# INPUT FOR THIS TASK
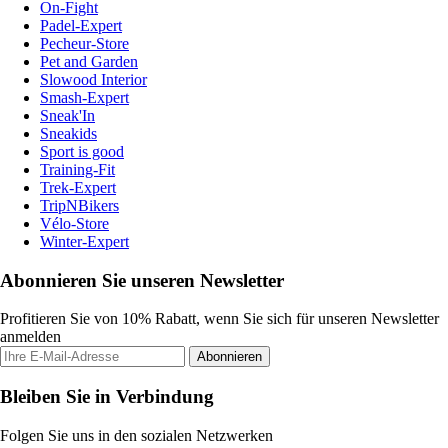
On-Fight
Padel-Expert
Pecheur-Store
Pet and Garden
Slowood Interior
Smash-Expert
Sneak'In
Sneakids
Sport is good
Training-Fit
Trek-Expert
TripNBikers
Vélo-Store
Winter-Expert
Abonnieren Sie unseren Newsletter
Profitieren Sie von 10% Rabatt, wenn Sie sich für unseren Newsletter
anmelden
Abonnieren
Bleiben Sie in Verbindung
Folgen Sie uns in den sozialen Netzwerken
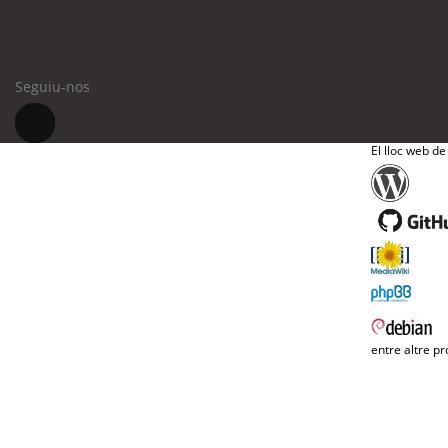
Seguiu-nos
El lloc web de
entre altre pr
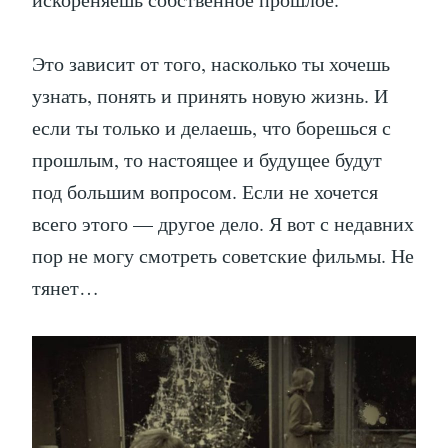
Это зависит от того, насколько ты хочешь
узнать, понять и принять новую жизнь. И
если ты только и делаешь, что борешься с
прошлым, то настоящее и будущее будут
под большим вопросом. Если не хочется
всего этого — другое дело. Я вот с недавних
пор не могу смотреть советские фильмы. Не
тянет…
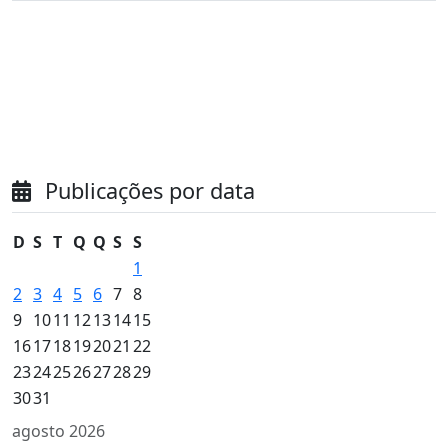
Publicações por data
D
S
T
Q
Q
S
S
1
2
3
4
5
6
7
8
9
10
11
12
13
14
15
16
17
18
19
20
21
22
23
24
25
26
27
28
29
30
31
agosto 2026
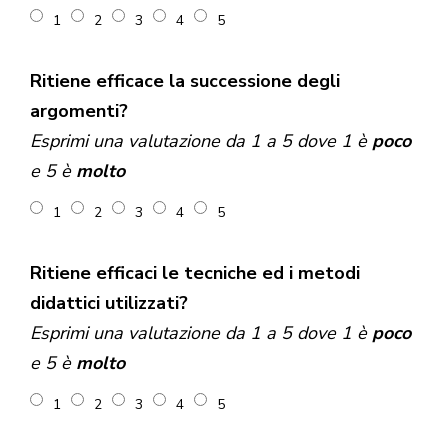
1
2
3
4
5
Ritiene efficace la successione degli
argomenti?
Esprimi una valutazione da 1 a 5 dove 1 è
poco
e 5 è
molto
1
2
3
4
5
Ritiene efficaci le tecniche ed i metodi
didattici utilizzati?
Esprimi una valutazione da 1 a 5 dove 1 è
poco
e 5 è
molto
1
2
3
4
5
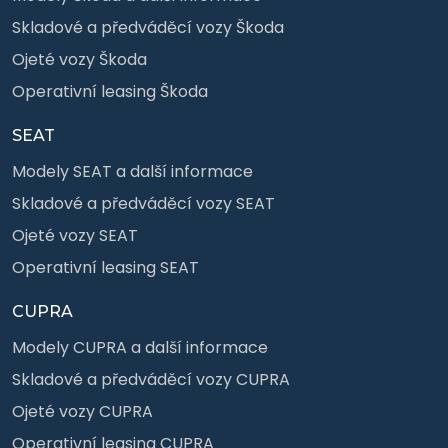
Skladové a předváděcí vozy Škoda
Ojeté vozy Škoda
Operativní leasing Škoda
SEAT
Modely SEAT a další informace
Skladové a předváděcí vozy SEAT
Ojeté vozy SEAT
Operativní leasing SEAT
CUPRA
Modely CUPRA a další informace
Skladové a předváděcí vozy CUPRA
Ojeté vozy CUPRA
Operativní leasing CUPRA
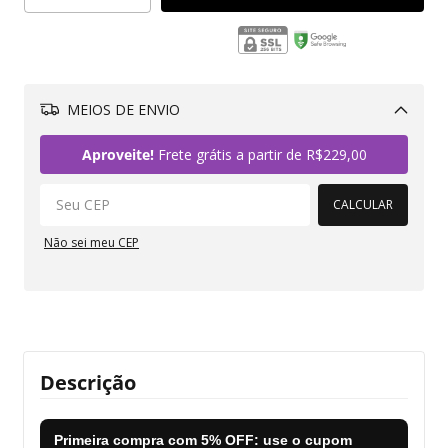
MEIOS DE ENVIO
Alterar CEP
Aproveite!
Frete grátis a partir de
R$229,00
CALCULAR
Não sei meu CEP
Descrição
Primeira compra com
5% OFF
: use o cupom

# WHAT YOU ARE ASKED TO DO
In the lines above, locate the string "leasing". Copy every line where it occurs.

# ANSWER SECTION
Operativní leasing Škoda
Operativní leasing SEAT
Operativní leasing CUPRA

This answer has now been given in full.